Sunshine turns heat on water supplies

Metering call : Companies blame excessive demand by wasteful gardeners as drought culture evaporates

NICHOLAS SCHOON

Environment Correspondent

Thousands of households have suffered water shortages this week during the summer's first prolonged period of hot, sunny weather.

Rocketing demand is to blame rather than any lack of water - there is plenty in reservoirs and underground aquifers after a wet winter.

But the deluging of lawns and flowerbeds with tapwater is straining distribution systems beyond their limits in parts of south-east England.

Water pressures drop and in some areas near the edge of the supply network - usually in villages and the countryside - there is now no flow at all for an hour or longer in the evening.

''The peak demand is the highest we've ever experienced,'' John Foxley, Southern Water's manager in Sussex, said. ''We're seeing a social and cultural change in which people see water as a right and where they regard watering lawns as equally important to other, more essential uses.''

The drought culture which existed several years ago, fostered by severe shortages, hose pipe bans and propaganda campaigns against wasteful water use, had long since evaporated, he added.
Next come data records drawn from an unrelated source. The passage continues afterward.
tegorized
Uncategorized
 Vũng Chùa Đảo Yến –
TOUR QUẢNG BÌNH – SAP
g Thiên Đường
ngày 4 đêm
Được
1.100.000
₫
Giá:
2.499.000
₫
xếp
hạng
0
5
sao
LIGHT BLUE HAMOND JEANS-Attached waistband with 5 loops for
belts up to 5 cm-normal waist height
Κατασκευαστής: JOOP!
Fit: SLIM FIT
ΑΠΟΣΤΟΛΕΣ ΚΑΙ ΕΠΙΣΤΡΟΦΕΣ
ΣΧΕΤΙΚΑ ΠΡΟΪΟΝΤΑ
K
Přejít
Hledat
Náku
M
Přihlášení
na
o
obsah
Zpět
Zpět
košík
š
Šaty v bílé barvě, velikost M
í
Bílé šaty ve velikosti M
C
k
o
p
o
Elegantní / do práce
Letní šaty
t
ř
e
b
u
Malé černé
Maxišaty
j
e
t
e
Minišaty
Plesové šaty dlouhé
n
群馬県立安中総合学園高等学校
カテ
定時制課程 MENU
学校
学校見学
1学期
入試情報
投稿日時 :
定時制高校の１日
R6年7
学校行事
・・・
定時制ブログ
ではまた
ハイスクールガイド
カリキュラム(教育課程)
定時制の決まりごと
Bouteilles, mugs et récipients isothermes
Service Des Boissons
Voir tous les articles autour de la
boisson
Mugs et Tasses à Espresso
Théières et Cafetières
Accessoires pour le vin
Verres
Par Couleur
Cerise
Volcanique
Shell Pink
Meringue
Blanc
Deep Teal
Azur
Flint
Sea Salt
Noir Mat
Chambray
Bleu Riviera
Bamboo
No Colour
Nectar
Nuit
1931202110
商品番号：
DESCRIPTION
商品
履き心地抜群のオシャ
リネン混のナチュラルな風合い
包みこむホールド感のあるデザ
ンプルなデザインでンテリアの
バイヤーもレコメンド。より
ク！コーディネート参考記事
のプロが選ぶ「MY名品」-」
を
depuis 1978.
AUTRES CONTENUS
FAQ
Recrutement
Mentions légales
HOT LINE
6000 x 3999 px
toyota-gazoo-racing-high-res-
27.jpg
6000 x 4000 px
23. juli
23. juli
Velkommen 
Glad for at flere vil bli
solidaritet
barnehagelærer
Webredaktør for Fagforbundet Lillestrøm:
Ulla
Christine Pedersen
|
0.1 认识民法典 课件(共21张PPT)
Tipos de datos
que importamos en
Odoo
So Southern Water, which covers much of Kent, East and West Sussex, and Hampshire, is once again asking people to use water wisely. Lawns only need sprinkling once a week, not nightly. Letting the grass grow a little longer helps keep it green. And the best time to water is in the late evening - any earlier and much of it evaporates.

Thames, the largest water company, also reported that some of its customers outside London were suffering shortages due to excess demand. ''We'd ask people to show restraint and not do things like leaving sprinklers on overnight,'' said a spokesman.
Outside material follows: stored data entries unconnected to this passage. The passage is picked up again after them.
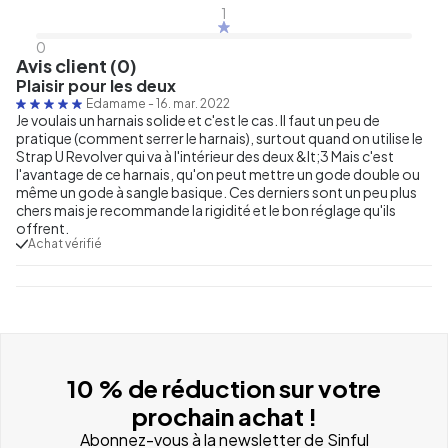
1
0
Avis client (0)
Plaisir pour les deux
Edamame
-
16. mar. 2022
Je voulais un harnais solide et c'est le cas. Il faut un peu de
pratique (comment serrer le harnais), surtout quand on utilise le
Strap U Revolver qui va à l'intérieur des deux &lt;3 Mais c'est
l'avantage de ce harnais, qu'on peut mettre un gode double ou
même un gode à sangle basique. Ces derniers sont un peu plus
chers mais je recommande la rigidité et le bon réglage qu'ils
offrent.
Achat vérifié
10 % de réduction sur votre
prochain achat !
Abonnez-vous à la newsletter de Sinful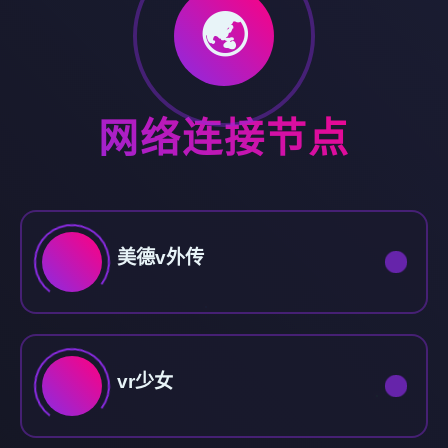
🌏
网络连接节点
美德v外传
vr少女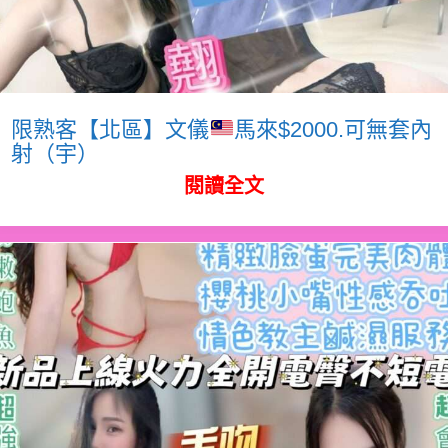
限熟客【北區】文儀
馬來$2000.可無套內
射（宇）
閱讀全文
The supply problems strengthen the case of those in the industry who argue for the spread of water metering. Experience indicates that there is usually a permanent reduction in water use when households pay for each gallon used, even if bills with meters are cheaper than those without.

Yesterday, Thames officially opened a huge new water storage scheme which uses a 40ft layer of sand beneath north London to hold up to 150 million tons - equivalent to one very large reservoir.

In winter, when there are ample supplies, surplus mains water is pumped into the aquifer below Enfield and Haringey, raising the water table. In summer that stored water is pumped out of the aquifer into the New River, an aqueduct built as a commercial venture 400 years ago to take fresh water from Hertfordshire into London. It flows down to Coppermills Water Treatment Works, at the southern end of the chain of Lea Valley reservoirs in east London.

The pounds 7m scheme uses 15 new boreholes along the New River, which descend as deep as 400ft through the sand into chalk below. The system keeps the water flowing in the river year round, which boosts the variety of fish and other life living in it.

n The National Rivers Authority, the Government's water watchdog, is this week fighting a water company's plans to drill a new borehole into an aquifer near Ashford.

The authority is asking a government-appointed inspector at a public inquiry to reject Mid Kent Water's application for the borehole between Charing and Lenham on the ground that it would lower the flow of the springs and streams that feed the Great Stour, thereby increasing pollutant concentrations in the river.